▶ [TASK TO COMPLETE] Look through the records and copy each line with the string "form" in it.

(Source records)
+++

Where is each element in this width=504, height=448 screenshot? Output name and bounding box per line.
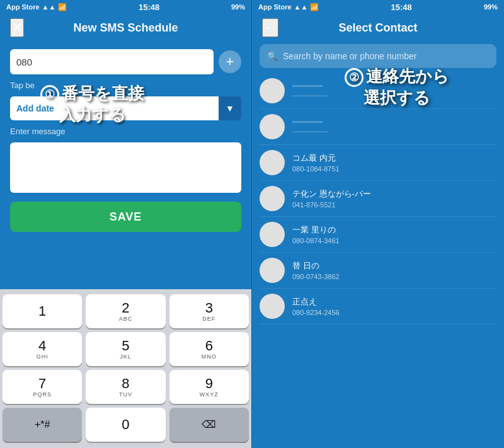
list-item[interactable]: テ化ン 恩ながら-バー 041-876-5521 <box>260 181 496 217</box>
list-item[interactable]: コム最 内元 080-1084-8751 <box>260 145 496 181</box>
right-panel-wrapper: App Store ▲▲ 📶 15:48 99% ← Select Contac… <box>252 0 504 448</box>
contact-info: ━━━━━━ ━━━━━━━━ <box>292 117 328 136</box>
keyboard: 1 2 ABC 3 DEF 4 GHI 5 JKL 6 MNO <box>0 289 251 448</box>
avatar <box>260 114 285 139</box>
annotation-text-right: ②連絡先から選択する <box>296 66 498 109</box>
phone-input[interactable] <box>10 49 214 74</box>
circle-1: ① <box>40 85 59 104</box>
contact-phone: 080-9234-2456 <box>292 309 340 316</box>
contact-name: ━━━━━━ <box>292 117 328 127</box>
list-item[interactable]: 正点え 080-9234-2456 <box>260 289 496 325</box>
search-bar[interactable]: 🔍 Search by name or phone number <box>260 44 496 68</box>
key-3[interactable]: 3 DEF <box>169 294 249 328</box>
list-item[interactable]: ━━━━━━ ━━━━━━━━ <box>260 109 496 145</box>
keyboard-row-3: 7 PQRS 8 TUV 9 WXYZ <box>3 370 249 404</box>
avatar <box>260 78 285 103</box>
key-8[interactable]: 8 TUV <box>86 370 165 404</box>
contact-info: コム最 内元 080-1084-8751 <box>292 152 340 173</box>
avatar <box>260 294 285 319</box>
key-delete[interactable]: ⌫ <box>169 408 249 442</box>
left-panel: App Store ▲▲ 📶 15:48 99% ✕ New SMS Sched… <box>0 0 251 448</box>
keyboard-row-4: +*# 0 ⌫ <box>3 408 249 442</box>
key-6[interactable]: 6 MNO <box>169 332 249 366</box>
avatar <box>260 186 285 211</box>
right-status-right: 99% <box>484 3 498 11</box>
contact-name: 一業 里りの <box>292 224 340 236</box>
key-symbols[interactable]: +*# <box>3 408 82 442</box>
search-icon: 🔍 <box>267 51 278 61</box>
contact-name: 替 日の <box>292 260 340 272</box>
form-area: + Tap be Add date ▼ Enter message SAVE <box>0 42 251 239</box>
right-page-title: Select Contact <box>338 21 417 35</box>
wifi-icon: 📶 <box>58 3 67 11</box>
annotation-text-left: ①番号を直接入力する <box>40 83 144 126</box>
back-button[interactable]: ← <box>262 18 278 37</box>
chevron-down-icon[interactable]: ▼ <box>219 96 241 120</box>
right-status-bar: App Store ▲▲ 📶 15:48 99% <box>252 0 504 14</box>
contact-phone: ━━━━━━━━ <box>292 128 328 136</box>
add-recipient-button[interactable]: + <box>219 50 241 73</box>
avatar <box>260 222 285 247</box>
left-time: 15:48 <box>139 3 159 12</box>
right-app-store-label: App Store <box>258 3 292 11</box>
contact-name: コム最 内元 <box>292 152 340 164</box>
contact-name: 正点え <box>292 296 340 307</box>
key-0[interactable]: 0 <box>86 408 165 442</box>
search-placeholder: Search by name or phone number <box>283 51 416 61</box>
save-button[interactable]: SAVE <box>10 202 241 232</box>
keyboard-row-2: 4 GHI 5 JKL 6 MNO <box>3 332 249 366</box>
app-store-label: App Store <box>6 3 40 11</box>
right-wifi-icon: 📶 <box>310 3 319 11</box>
contact-info: 一業 里りの 080-0874-3461 <box>292 224 340 244</box>
key-9[interactable]: 9 WXYZ <box>169 370 249 404</box>
contact-phone: 090-0743-3862 <box>292 273 340 280</box>
close-button[interactable]: ✕ <box>10 18 24 37</box>
right-time: 15:48 <box>391 3 412 12</box>
avatar <box>260 258 285 283</box>
key-1[interactable]: 1 <box>3 294 82 328</box>
circle-2: ② <box>345 68 364 87</box>
contact-info: 正点え 080-9234-2456 <box>292 296 340 316</box>
left-nav-bar: ✕ New SMS Schedule <box>0 14 251 42</box>
battery-label: 99% <box>231 3 245 11</box>
list-item[interactable]: 一業 里りの 080-0874-3461 <box>260 217 496 253</box>
key-7[interactable]: 7 PQRS <box>3 370 82 404</box>
page-title: New SMS Schedule <box>73 21 178 35</box>
left-status-bar: App Store ▲▲ 📶 15:48 99% <box>0 0 251 14</box>
right-status-left: App Store ▲▲ 📶 <box>258 3 319 11</box>
contact-name: テ化ン 恩ながら-バー <box>292 188 371 200</box>
list-item[interactable]: 替 日の 090-0743-3862 <box>260 253 496 289</box>
left-status-right: 99% <box>231 3 245 11</box>
key-2[interactable]: 2 ABC <box>86 294 165 328</box>
contact-info: 替 日の 090-0743-3862 <box>292 260 340 280</box>
contact-phone: 080-1084-8751 <box>292 165 340 173</box>
contact-info: テ化ン 恩ながら-バー 041-876-5521 <box>292 188 371 209</box>
right-signal-icon: ▲▲ <box>294 3 308 11</box>
right-nav-bar: ← Select Contact <box>252 14 504 42</box>
right-annotation: ②連絡先から選択する <box>296 66 498 109</box>
message-input[interactable] <box>10 142 241 193</box>
form-outer: + Tap be Add date ▼ Enter message SAVE <box>0 42 251 289</box>
key-5[interactable]: 5 JKL <box>86 332 165 366</box>
key-4[interactable]: 4 GHI <box>3 332 82 366</box>
phone-row: + <box>10 49 241 74</box>
contact-phone: 080-0874-3461 <box>292 237 340 244</box>
contact-phone: 041-876-5521 <box>292 201 371 209</box>
avatar <box>260 150 285 175</box>
signal-icon: ▲▲ <box>42 3 56 11</box>
keyboard-row-1: 1 2 ABC 3 DEF <box>3 294 249 328</box>
contact-list: ━━━━━━ ━━━━━━━━ ━━━━━━ ━━━━━━━━ コム最 内元 0… <box>252 73 504 448</box>
left-status-left: App Store ▲▲ 📶 <box>6 3 67 11</box>
left-annotation: ①番号を直接入力する <box>32 79 153 130</box>
right-battery-label: 99% <box>484 3 498 11</box>
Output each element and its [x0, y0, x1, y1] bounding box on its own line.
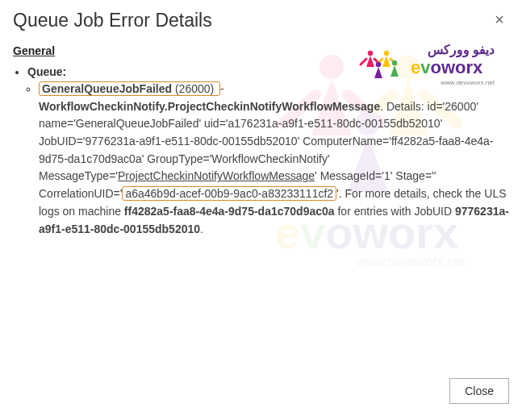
content-area: ديفو ووركس evoworx www.devoworx.net [13, 65, 509, 238]
message-type-underlined: ProjectCheckinNotifyWorkflowMessage [118, 169, 315, 182]
highlight-correlation-uid: a6a46b9d-acef-00b9-9ac0-a83233111cf2 [122, 186, 336, 201]
svg-point-0 [368, 51, 373, 56]
logo-arabic: ديفو ووركس [428, 43, 495, 58]
svg-point-1 [384, 51, 389, 56]
dialog-footer: Close [449, 378, 509, 404]
svg-point-2 [376, 62, 381, 67]
svg-text:www.devoworx.net: www.devoworx.net [357, 255, 466, 268]
workflow-message-type: WorkflowCheckinNotify.ProjectCheckinNoti… [39, 100, 380, 113]
close-icon[interactable]: × [490, 10, 509, 29]
highlight-error-name: GeneralQueueJobFailed (26000) [39, 81, 220, 96]
dialog-title: Queue Job Error Details [13, 10, 212, 31]
error-detail-text: GeneralQueueJobFailed (26000) - Workflow… [39, 81, 509, 238]
computer-name-bold: ff4282a5-faa8-4e4a-9d75-da1c70d9ac0a [124, 205, 335, 218]
close-button[interactable]: Close [449, 378, 509, 404]
logo-sub: www.devoworx.net [440, 79, 495, 86]
brand-logo: ديفو ووركس evoworx www.devoworx.net [356, 38, 501, 94]
dialog-header: Queue Job Error Details × [13, 10, 509, 31]
svg-point-3 [392, 60, 397, 65]
svg-text:evoworx: evoworx [411, 57, 483, 77]
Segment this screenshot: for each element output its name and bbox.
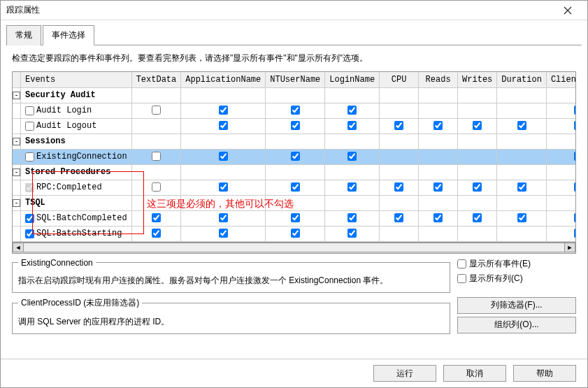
cell: [181, 195, 266, 210]
cell-checkbox[interactable]: [291, 229, 300, 238]
event-row[interactable]: SQL:BatchCompleted: [13, 210, 575, 226]
event-filter-checkbox[interactable]: [25, 106, 34, 115]
cell-checkbox[interactable]: [473, 182, 482, 192]
run-button[interactable]: 运行: [373, 365, 436, 382]
cell: [266, 195, 325, 210]
cell-checkbox[interactable]: [517, 182, 526, 192]
cell-checkbox[interactable]: [473, 121, 482, 130]
cell-checkbox[interactable]: [433, 213, 443, 222]
cell-checkbox[interactable]: [219, 121, 228, 130]
col-header-ntusername[interactable]: NTUserName: [266, 72, 325, 87]
cell-checkbox[interactable]: [219, 213, 228, 222]
cell-checkbox[interactable]: [152, 213, 161, 222]
cell-checkbox[interactable]: [152, 152, 161, 161]
cell-checkbox[interactable]: [347, 121, 357, 130]
event-row[interactable]: ExistingConnection: [13, 149, 575, 164]
group-row[interactable]: -Sessions: [13, 134, 575, 149]
cell-checkbox[interactable]: [219, 152, 228, 161]
close-button[interactable]: [554, 3, 582, 17]
event-row[interactable]: RPC:Completed: [13, 180, 575, 195]
col-header-applicationname[interactable]: ApplicationName: [181, 72, 266, 87]
cell-checkbox[interactable]: [291, 213, 300, 222]
cell-checkbox[interactable]: [473, 213, 482, 222]
event-filter-checkbox[interactable]: [25, 152, 34, 161]
event-row[interactable]: Audit Login: [13, 103, 575, 118]
cancel-button[interactable]: 取消: [443, 365, 506, 382]
cell-checkbox[interactable]: [394, 213, 403, 222]
cell-checkbox[interactable]: [219, 229, 228, 238]
cell: [419, 149, 458, 164]
col-header-cpu[interactable]: CPU: [380, 72, 419, 87]
cell-checkbox[interactable]: [433, 182, 443, 192]
cell: [419, 118, 458, 134]
col-header-loginname[interactable]: LoginName: [325, 72, 380, 87]
grid-scroll[interactable]: EventsTextDataApplicationNameNTUserNameL…: [13, 72, 575, 242]
horizontal-scrollbar[interactable]: ◄ ►: [13, 242, 575, 253]
cell-checkbox[interactable]: [394, 182, 403, 192]
cell: [546, 180, 575, 195]
cell-checkbox[interactable]: [517, 213, 526, 222]
cell-checkbox[interactable]: [152, 182, 161, 192]
scroll-right-arrow[interactable]: ►: [564, 243, 575, 252]
show-all-events-option[interactable]: 显示所有事件(E): [457, 258, 576, 270]
column-filter-button[interactable]: 列筛选器(F)...: [457, 297, 576, 314]
cell-checkbox[interactable]: [291, 182, 300, 192]
tab-0[interactable]: 常规: [6, 25, 41, 45]
cell-checkbox[interactable]: [517, 121, 526, 130]
cell-checkbox[interactable]: [574, 152, 575, 161]
cell-checkbox[interactable]: [347, 152, 357, 161]
show-all-cols-checkbox[interactable]: [457, 274, 466, 283]
group-row[interactable]: -Security Audit: [13, 87, 575, 103]
cell: [266, 164, 325, 180]
col-header-writes[interactable]: Writes: [458, 72, 497, 87]
close-icon: [564, 6, 572, 15]
cell-checkbox[interactable]: [433, 121, 443, 130]
cell-checkbox[interactable]: [574, 229, 575, 238]
cell-checkbox[interactable]: [574, 213, 575, 222]
cell-checkbox[interactable]: [347, 213, 357, 222]
event-filter-checkbox[interactable]: [25, 214, 34, 223]
help-button[interactable]: 帮助: [513, 365, 576, 382]
cell-checkbox[interactable]: [219, 106, 228, 115]
cell: [497, 134, 547, 149]
cell-checkbox[interactable]: [574, 182, 575, 192]
expander-icon[interactable]: -: [13, 168, 20, 176]
cell-checkbox[interactable]: [394, 121, 403, 130]
cell-checkbox[interactable]: [152, 106, 161, 115]
cell-checkbox[interactable]: [291, 121, 300, 130]
expander-icon[interactable]: -: [13, 199, 20, 207]
organize-columns-button[interactable]: 组织列(O)...: [457, 317, 576, 333]
cell-checkbox[interactable]: [291, 152, 300, 161]
cell-checkbox[interactable]: [152, 229, 161, 238]
col-header-events[interactable]: Events: [21, 72, 132, 87]
event-filter-checkbox[interactable]: [25, 183, 34, 192]
col-header-reads[interactable]: Reads: [419, 72, 458, 87]
expander-icon[interactable]: -: [13, 138, 20, 145]
event-row[interactable]: Audit Logout: [13, 118, 575, 134]
cell-checkbox[interactable]: [347, 229, 357, 238]
col-header-textdata[interactable]: TextData: [131, 72, 181, 87]
cell-checkbox[interactable]: [347, 106, 357, 115]
col-header-duration[interactable]: Duration: [497, 72, 547, 87]
event-filter-checkbox[interactable]: [25, 122, 34, 131]
event-row[interactable]: SQL:BatchStarting: [13, 226, 575, 241]
show-all-events-checkbox[interactable]: [457, 259, 466, 268]
cell-checkbox[interactable]: [574, 121, 575, 130]
column-description-title: ClientProcessID (未应用筛选器): [18, 297, 142, 309]
cell-checkbox[interactable]: [219, 182, 228, 192]
show-all-cols-option[interactable]: 显示所有列(C): [457, 273, 576, 285]
cell-checkbox[interactable]: [291, 106, 300, 115]
cell: [131, 118, 181, 134]
tab-1[interactable]: 事件选择: [43, 25, 94, 45]
cell: [458, 118, 497, 134]
scroll-left-arrow[interactable]: ◄: [13, 243, 24, 252]
col-header-clientproce[interactable]: ClientProce: [546, 72, 575, 87]
event-filter-checkbox[interactable]: [25, 229, 34, 238]
cell-checkbox[interactable]: [347, 182, 357, 192]
scroll-track[interactable]: [24, 243, 564, 252]
expander-icon[interactable]: -: [13, 92, 20, 99]
group-row[interactable]: -TSQL: [13, 195, 575, 210]
group-row[interactable]: -Stored Procedures: [13, 164, 575, 180]
cell-checkbox[interactable]: [574, 106, 575, 115]
cell: [419, 195, 458, 210]
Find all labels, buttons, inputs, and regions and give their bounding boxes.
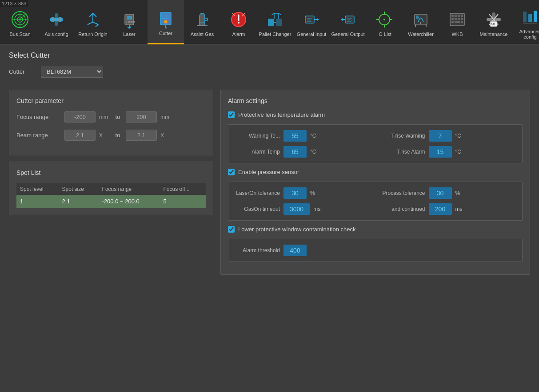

+++

▶ [WRITTEN ANSWER]
form-area: + Tap be Add date ▼ Enter message SAVE <box>0 42 251 239</box>
form-outer: + Tap be Add date ▼ Enter message SAVE <box>0 42 251 289</box>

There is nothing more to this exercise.